(Assignment): Only the lines below from the one containing "to brew up to" through the one containing "thank the brands for the cool stuff they send" belong in the answer, repeated exactly and without pictures.

(Records supplied):
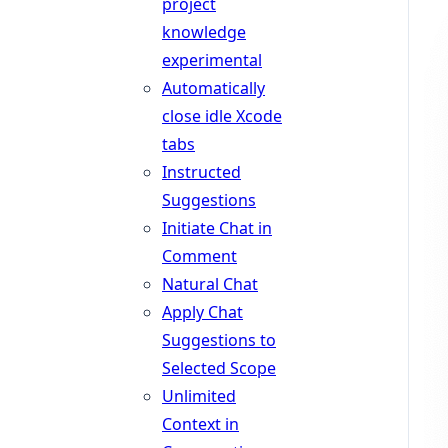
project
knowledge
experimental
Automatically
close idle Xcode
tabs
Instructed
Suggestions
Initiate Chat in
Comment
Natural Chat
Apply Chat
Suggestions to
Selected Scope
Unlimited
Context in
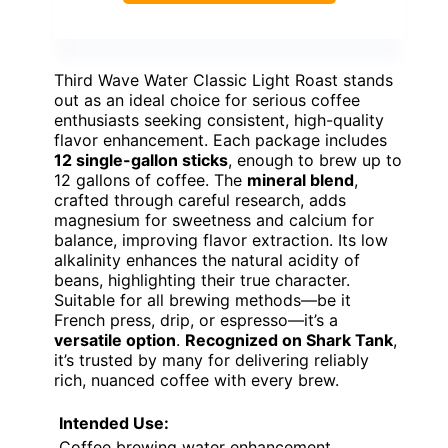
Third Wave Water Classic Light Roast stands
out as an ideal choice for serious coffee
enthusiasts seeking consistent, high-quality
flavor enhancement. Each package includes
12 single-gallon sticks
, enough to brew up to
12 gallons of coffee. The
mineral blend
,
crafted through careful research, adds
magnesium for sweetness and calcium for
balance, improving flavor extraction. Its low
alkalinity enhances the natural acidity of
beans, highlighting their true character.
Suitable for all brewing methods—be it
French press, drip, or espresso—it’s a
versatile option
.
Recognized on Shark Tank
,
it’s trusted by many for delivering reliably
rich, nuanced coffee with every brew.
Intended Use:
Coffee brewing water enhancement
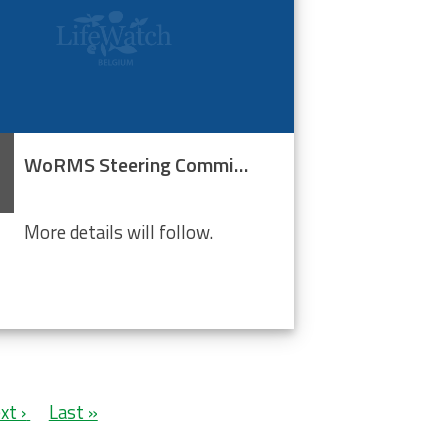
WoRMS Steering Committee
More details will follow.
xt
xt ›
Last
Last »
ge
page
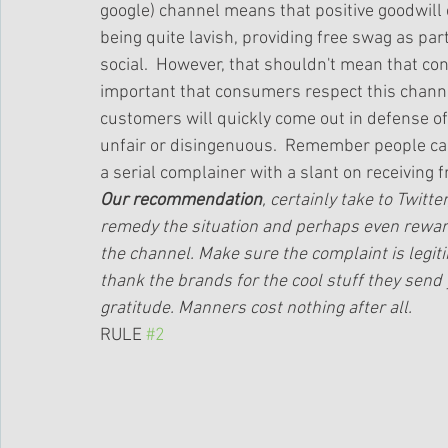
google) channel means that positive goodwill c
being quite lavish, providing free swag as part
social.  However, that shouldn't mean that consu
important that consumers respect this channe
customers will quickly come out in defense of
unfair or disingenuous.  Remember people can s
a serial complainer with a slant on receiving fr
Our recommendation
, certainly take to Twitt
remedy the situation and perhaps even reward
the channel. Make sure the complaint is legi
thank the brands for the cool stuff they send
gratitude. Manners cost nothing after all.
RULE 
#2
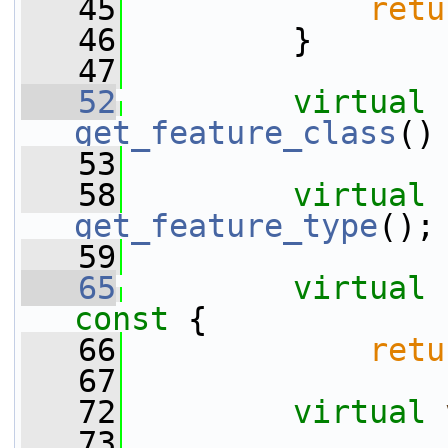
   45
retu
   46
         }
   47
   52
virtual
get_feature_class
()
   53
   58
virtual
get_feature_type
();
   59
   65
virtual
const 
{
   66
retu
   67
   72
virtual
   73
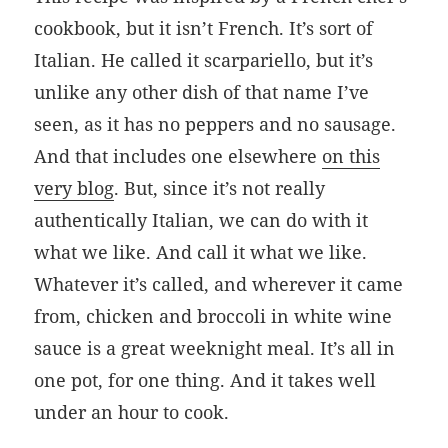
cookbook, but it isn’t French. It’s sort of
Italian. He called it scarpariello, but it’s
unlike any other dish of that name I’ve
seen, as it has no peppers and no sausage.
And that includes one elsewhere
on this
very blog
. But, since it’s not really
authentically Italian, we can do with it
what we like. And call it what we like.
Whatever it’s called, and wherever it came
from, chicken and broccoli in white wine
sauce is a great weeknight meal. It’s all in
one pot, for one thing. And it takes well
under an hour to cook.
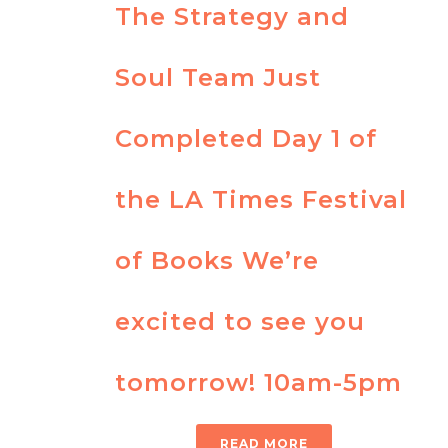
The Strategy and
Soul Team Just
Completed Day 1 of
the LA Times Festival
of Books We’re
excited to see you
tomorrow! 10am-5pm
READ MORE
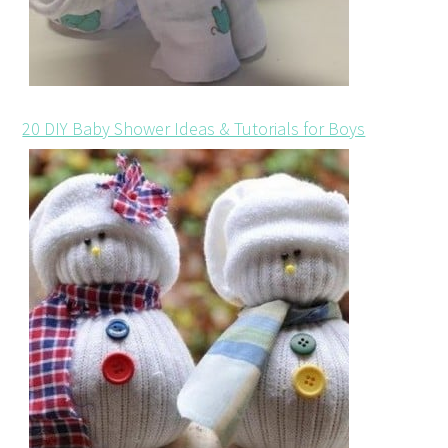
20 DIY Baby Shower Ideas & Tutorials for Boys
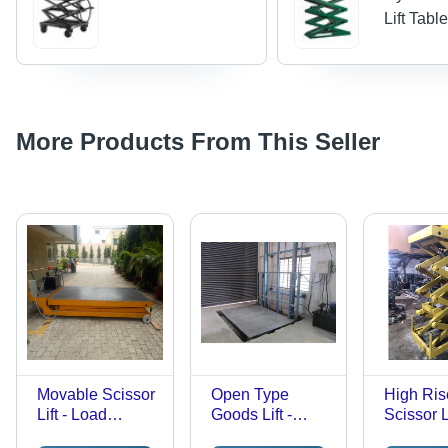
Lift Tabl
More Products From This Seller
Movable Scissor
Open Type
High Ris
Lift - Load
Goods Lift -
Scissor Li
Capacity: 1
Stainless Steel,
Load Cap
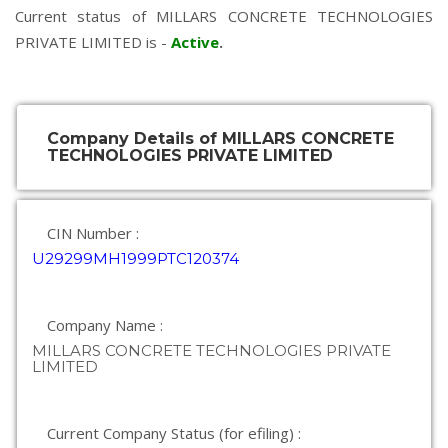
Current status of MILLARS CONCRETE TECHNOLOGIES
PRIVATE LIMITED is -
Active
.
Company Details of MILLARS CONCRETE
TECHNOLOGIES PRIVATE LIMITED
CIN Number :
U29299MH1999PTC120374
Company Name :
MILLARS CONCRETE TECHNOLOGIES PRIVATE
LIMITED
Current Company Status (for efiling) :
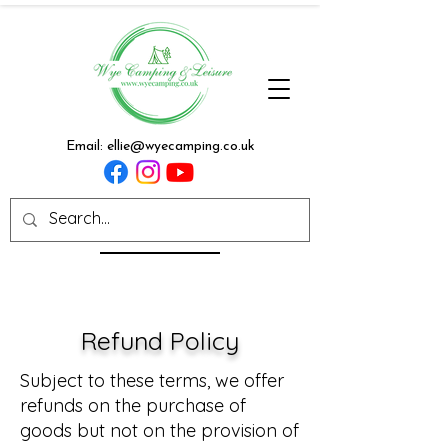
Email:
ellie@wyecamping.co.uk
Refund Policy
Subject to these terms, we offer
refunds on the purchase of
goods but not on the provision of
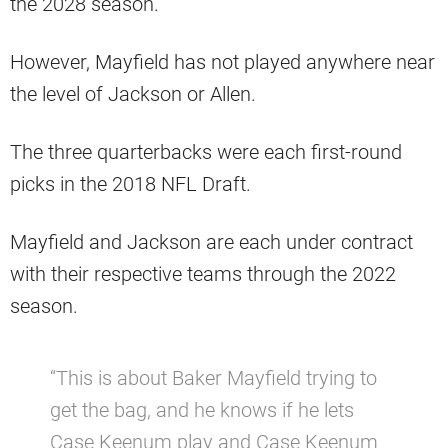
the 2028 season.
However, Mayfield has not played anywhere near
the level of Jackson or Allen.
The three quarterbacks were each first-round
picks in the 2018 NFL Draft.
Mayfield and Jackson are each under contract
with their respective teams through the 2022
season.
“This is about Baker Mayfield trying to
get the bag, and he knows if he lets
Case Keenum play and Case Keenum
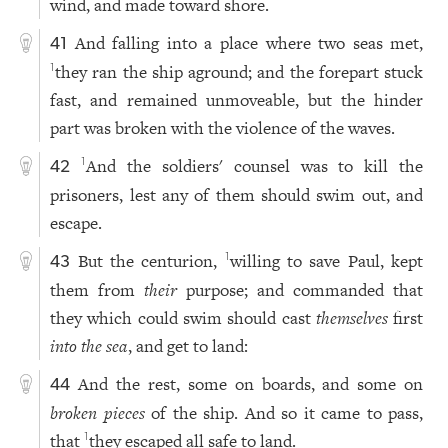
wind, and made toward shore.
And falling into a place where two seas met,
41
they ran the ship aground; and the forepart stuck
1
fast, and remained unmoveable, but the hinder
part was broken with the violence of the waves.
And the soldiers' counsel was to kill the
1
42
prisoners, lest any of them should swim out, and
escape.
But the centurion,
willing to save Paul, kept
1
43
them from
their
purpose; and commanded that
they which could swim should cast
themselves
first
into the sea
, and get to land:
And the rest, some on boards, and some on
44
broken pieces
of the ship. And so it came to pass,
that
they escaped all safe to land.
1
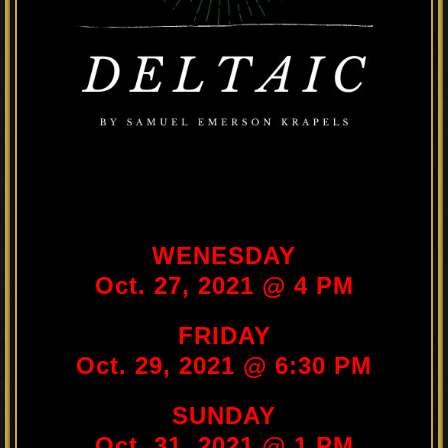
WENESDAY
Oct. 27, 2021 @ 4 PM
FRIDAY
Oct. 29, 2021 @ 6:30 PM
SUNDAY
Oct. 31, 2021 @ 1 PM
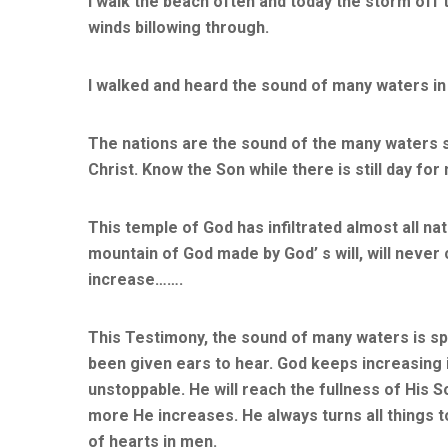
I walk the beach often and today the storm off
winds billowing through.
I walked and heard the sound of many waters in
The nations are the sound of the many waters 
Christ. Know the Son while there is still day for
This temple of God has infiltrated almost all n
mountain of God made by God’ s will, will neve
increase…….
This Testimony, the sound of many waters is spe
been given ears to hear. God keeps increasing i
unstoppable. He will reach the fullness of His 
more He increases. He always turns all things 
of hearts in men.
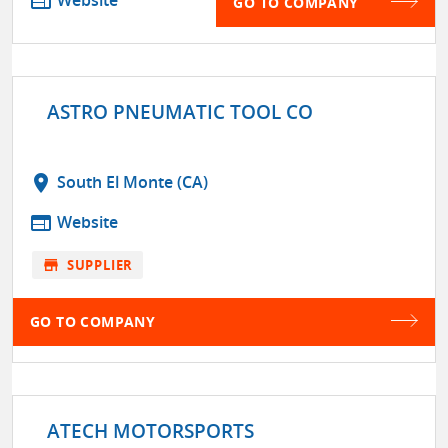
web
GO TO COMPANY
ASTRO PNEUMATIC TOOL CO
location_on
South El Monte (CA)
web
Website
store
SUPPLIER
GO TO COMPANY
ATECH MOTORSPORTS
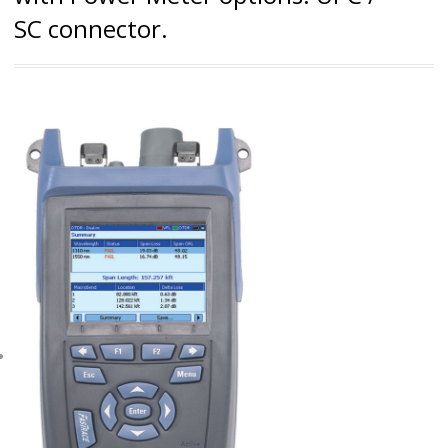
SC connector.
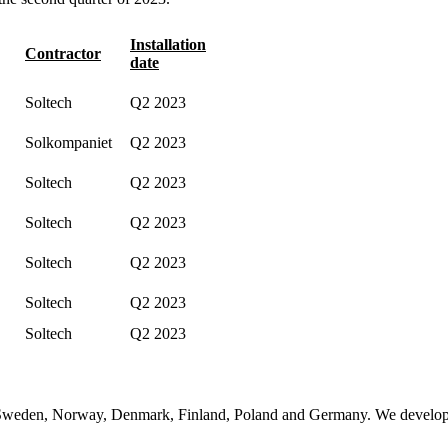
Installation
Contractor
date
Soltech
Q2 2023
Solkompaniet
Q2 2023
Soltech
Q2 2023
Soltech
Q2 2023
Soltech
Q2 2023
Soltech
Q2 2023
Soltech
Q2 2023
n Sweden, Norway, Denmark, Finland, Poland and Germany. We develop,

(Reply):
, enough to brew up to
12 gallons of coffee. The
mineral blend
,
crafted through careful research, adds
magnesium for sweetness and calcium for
balance, improving flavor extraction. Its low
alkalinity enhances the natural acidity of
beans, highlighting their true character.
Suitable for all brewing methods—be it
French press, drip, or espresso—it’s a
versatile option
.
Recognized on Shark Tank
,
it’s trusted by many for delivering reliably
rich, nuanced coffee with every brew.
Intended Use:
Coffee brewing water enhancement
WoRMS Steering Committee
More details will follow.
xt
xt ›
Last
Last »
ge
page
google) channel means that positive goodwill c
being quite lavish, providing free swag as part
social.  However, that shouldn't mean that consu
important that consumers respect this channe
customers will quickly come out in defense of
unfair or disingenuous.  Remember people can s
a serial complainer with a slant on receiving fr
Our recommendation
, certainly take to Twitt
remedy the situation and perhaps even reward
the channel. Make sure the complaint is legi
thank the brands for the cool stuff they send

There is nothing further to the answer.